↓

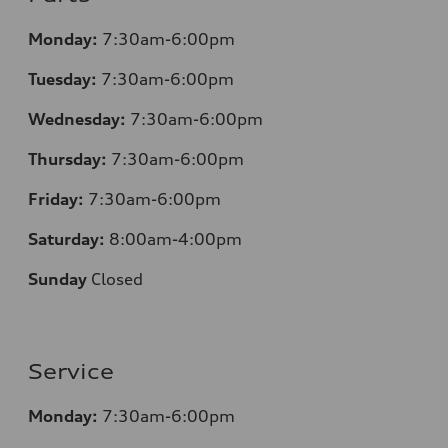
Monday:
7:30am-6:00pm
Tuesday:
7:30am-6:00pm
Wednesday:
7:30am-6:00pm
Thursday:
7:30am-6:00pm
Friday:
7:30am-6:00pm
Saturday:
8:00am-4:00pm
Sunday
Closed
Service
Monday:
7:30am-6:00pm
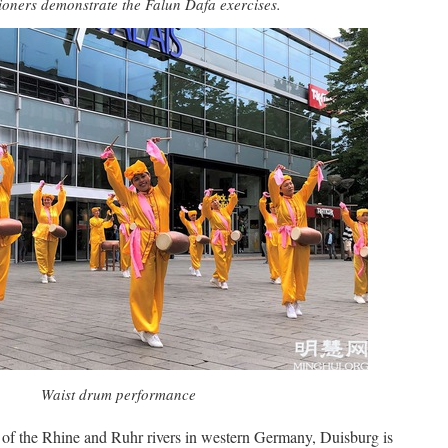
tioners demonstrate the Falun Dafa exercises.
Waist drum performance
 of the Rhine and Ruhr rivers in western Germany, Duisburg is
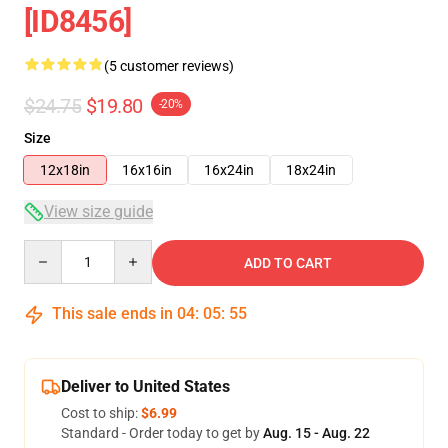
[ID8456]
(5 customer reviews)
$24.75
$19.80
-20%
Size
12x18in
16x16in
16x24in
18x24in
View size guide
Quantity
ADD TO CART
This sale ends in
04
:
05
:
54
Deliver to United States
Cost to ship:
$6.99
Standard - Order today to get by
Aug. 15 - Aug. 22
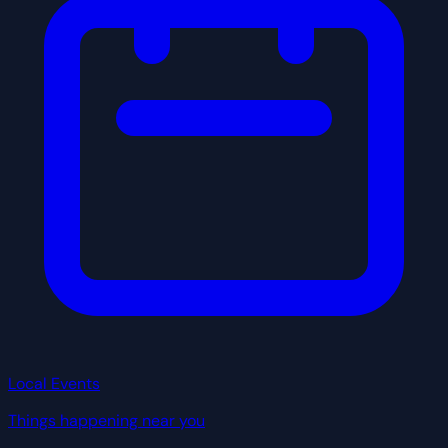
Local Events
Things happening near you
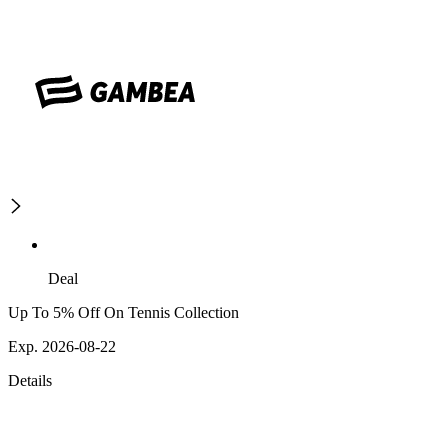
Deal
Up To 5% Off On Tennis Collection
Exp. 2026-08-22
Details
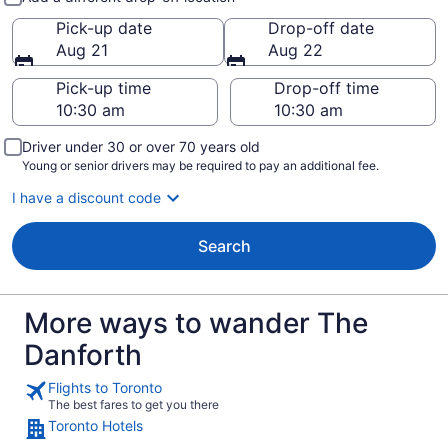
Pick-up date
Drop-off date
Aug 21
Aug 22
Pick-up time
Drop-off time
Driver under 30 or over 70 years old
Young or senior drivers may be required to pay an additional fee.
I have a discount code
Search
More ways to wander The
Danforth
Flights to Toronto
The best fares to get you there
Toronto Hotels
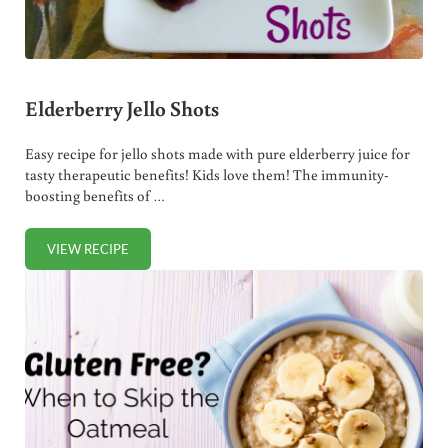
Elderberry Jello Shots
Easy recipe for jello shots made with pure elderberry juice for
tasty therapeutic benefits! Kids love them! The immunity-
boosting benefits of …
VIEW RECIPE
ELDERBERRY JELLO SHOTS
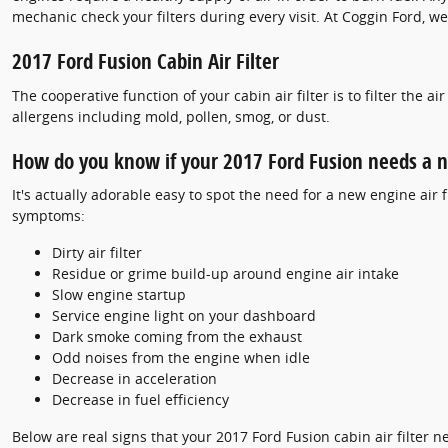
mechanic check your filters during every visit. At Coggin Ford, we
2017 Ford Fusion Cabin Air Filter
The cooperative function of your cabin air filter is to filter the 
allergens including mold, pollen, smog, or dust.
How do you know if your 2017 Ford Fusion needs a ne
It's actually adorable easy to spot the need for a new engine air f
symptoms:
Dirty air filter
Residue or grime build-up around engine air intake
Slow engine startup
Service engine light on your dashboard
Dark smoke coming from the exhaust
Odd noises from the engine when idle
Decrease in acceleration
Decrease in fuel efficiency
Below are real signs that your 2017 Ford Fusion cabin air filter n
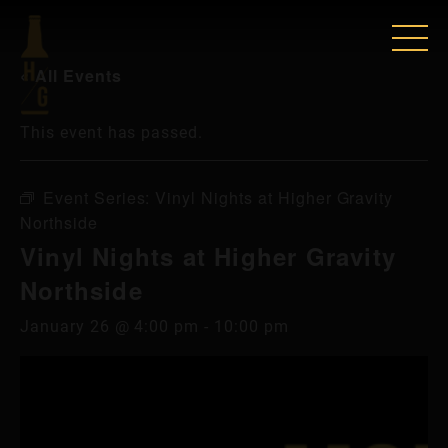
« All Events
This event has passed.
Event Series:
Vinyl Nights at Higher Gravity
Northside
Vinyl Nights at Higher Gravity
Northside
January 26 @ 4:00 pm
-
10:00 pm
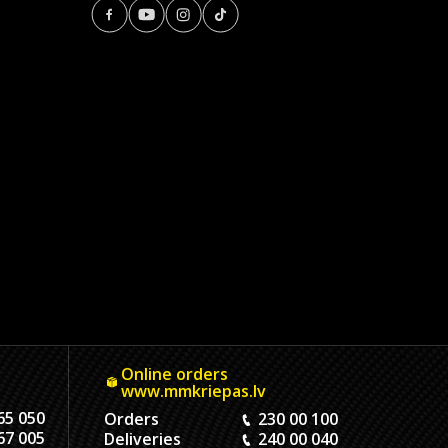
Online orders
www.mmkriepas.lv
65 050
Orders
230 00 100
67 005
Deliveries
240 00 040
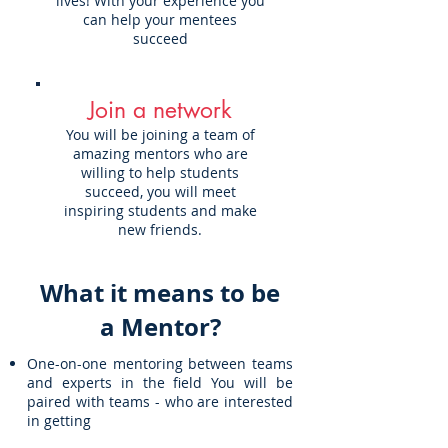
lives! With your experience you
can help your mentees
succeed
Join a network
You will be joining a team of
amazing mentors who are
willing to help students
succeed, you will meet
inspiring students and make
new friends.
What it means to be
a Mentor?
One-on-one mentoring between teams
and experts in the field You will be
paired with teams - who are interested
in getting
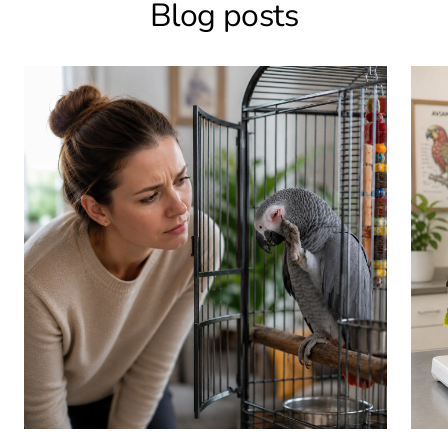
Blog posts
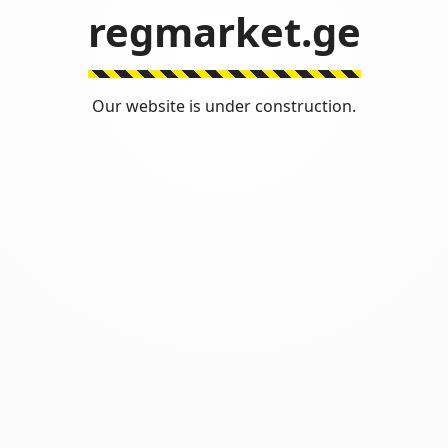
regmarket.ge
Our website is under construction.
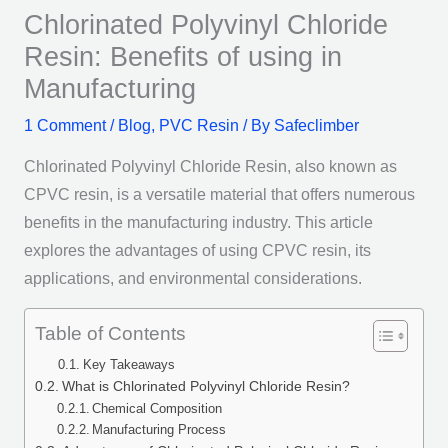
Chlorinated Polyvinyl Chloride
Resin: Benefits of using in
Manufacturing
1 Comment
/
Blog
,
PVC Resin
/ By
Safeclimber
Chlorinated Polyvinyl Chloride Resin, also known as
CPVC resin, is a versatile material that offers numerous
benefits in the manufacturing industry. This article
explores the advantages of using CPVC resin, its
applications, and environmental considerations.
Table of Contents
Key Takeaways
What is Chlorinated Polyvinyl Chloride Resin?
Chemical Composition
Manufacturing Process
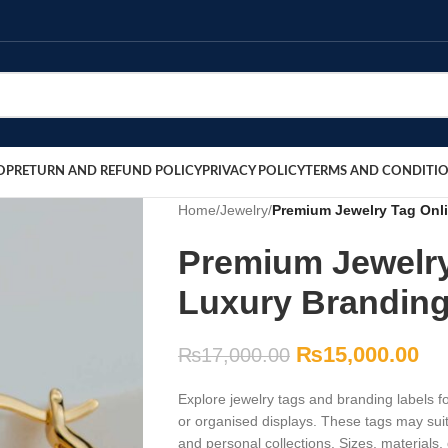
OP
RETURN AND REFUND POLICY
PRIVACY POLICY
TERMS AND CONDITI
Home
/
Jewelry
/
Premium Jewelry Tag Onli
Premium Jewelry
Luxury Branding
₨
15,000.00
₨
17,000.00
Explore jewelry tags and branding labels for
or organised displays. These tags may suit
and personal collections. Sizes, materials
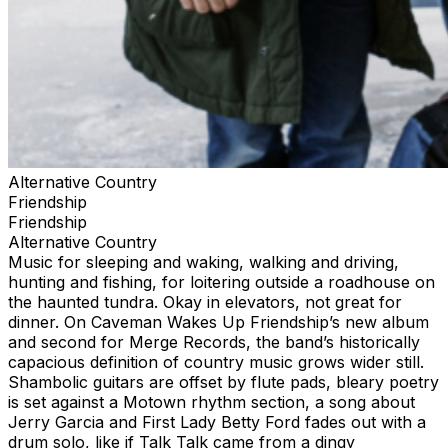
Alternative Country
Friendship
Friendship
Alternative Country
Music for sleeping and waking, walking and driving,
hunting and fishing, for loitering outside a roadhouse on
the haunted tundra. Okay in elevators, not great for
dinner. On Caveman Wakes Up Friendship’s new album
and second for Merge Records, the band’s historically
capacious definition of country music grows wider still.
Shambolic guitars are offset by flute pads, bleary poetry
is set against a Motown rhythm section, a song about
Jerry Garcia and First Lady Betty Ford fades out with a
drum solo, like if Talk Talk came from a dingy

↑

*EXERCISE BRIEF:* Your task is to collect every line above that contains the word "teams".

*EXERCISE RESULT:*
One-on-one mentoring between teams
paired with teams - who are interested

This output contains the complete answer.